---
title: "How to build real-time APIs with ClickHouse® using Tinybird"
excerpt: "Build real-time APIs on ClickHouse with Tinybird. Skip the infrastructure work and ship analytics endpoints in hours."
authors: "Cameron Archer"
categories: "AI Resources"
createdOn: "2025-11-07 17:08:23"
publishedOn: "2025-11-07 17:08:23"
updatedOn: "2025-11-07 17:08:23"
status: "published"
---

If you're building an analytics feature into a user-facing application or SaaS, you'll likely need an API route to query and serve data from the database. When those APIs need to handle high concurrency, complex aggregations, and sub-second latency at scale, ClickHouse® becomes the natural choice for your database.

Building these APIs involves more than just exposing ClickHouse® SQL queries over HTTP. This guide walks through the complete process: ingesting streaming data, data modeling for fast queries, writing parameterized SQL, and deploying secure endpoints using Tinybird's [managed ClickHouse® platform](https://www.tinybird.co/product/managed-clickhouse).

## Why ClickHouse® excels at real-time analytics

Building real-time APIs with ClickHouse® means exposing analytical queries through HTTP endpoints that applications can call. ClickHouse® is a great [database for real-time analytics](https://www.tinybird.co/blog/best-database-for-real-time-analytics). It stores data in columns rather than rows, reads only the columns a query needs, and processes data in batches using SIMD instructions. This columnar format combined with vectorized execution makes ClickHouse® fast at aggregations and filters, which are the operations most analytics APIs perform.

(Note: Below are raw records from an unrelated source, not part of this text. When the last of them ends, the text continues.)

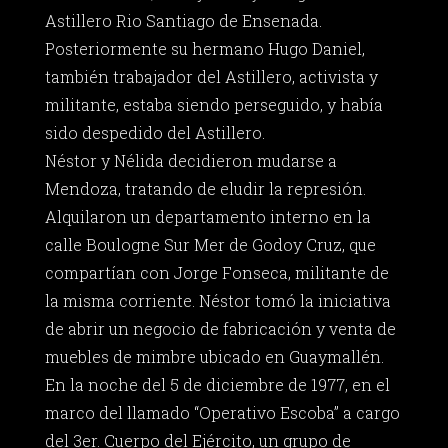
Astillero Rio Santiago de Ensenada.
Posteriormente su hermano Hugo Daniel,
también trabajador del Astillero, activista y
militante, estaba siendo perseguido, y había
sido despedido del Astillero.
Néstor y Nélida decidieron mudarse a
Mendoza, tratando de eludir la represión.
Alquilaron un departamento interno en la
calle Boulogne Sur Mer de Godoy Cruz, que
compartían con Jorge Fonseca, militante de
la misma corriente. Néstor tomó la iniciativa
de abrir un negocio de fabricación y venta de
muebles de mimbre ubicado en Guaymallén.
En la noche del 5 de diciembre de 1977, en el
marco del llamado “Operativo Escoba” a cargo
del 3er. Cuerpo del Ejército, un grupo de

ClickHouse® automatically compresses data based on column characteristics, often achieving 10x to 100x compression ratios. Smaller data sizes mean fewer disk reads, which translates directly to faster query execution. For APIs serving millions of requests daily, this compression reduces both infrastructure costs and response times.

The database handles high-concurrency reads on billion-row datasets without performance degradation. Each query runs independently in a shared-nothing architecture, avoiding the lock contention that slows down transactional databases during high traffic.

## Tinybird for managed ClickHouse®

If your end goal with ClickHouse® is an API that can serve user-facing anlaytics features, Tinybird might be a great managed ClickHouse® choice. It offers developer-focused abstractions that allow you to build ClickHouse®-based API endpoints with zero infra setup. You can learn more about Tinybird's approach to ClickHouse® in our [comparison guide between Tinybird and OSS ClickHouse®](https://www.tinybird.co/blog/tinybird-vs-clickhouse). For teams evaluating whether to self-host or use a managed service, our [analysis of self-hosted ClickHouse® costs](https://www.tinybird.co/blog-posts/self-hosted-clickhouse-cost) provides a detailed breakdown of infrastructure and engineering expenses.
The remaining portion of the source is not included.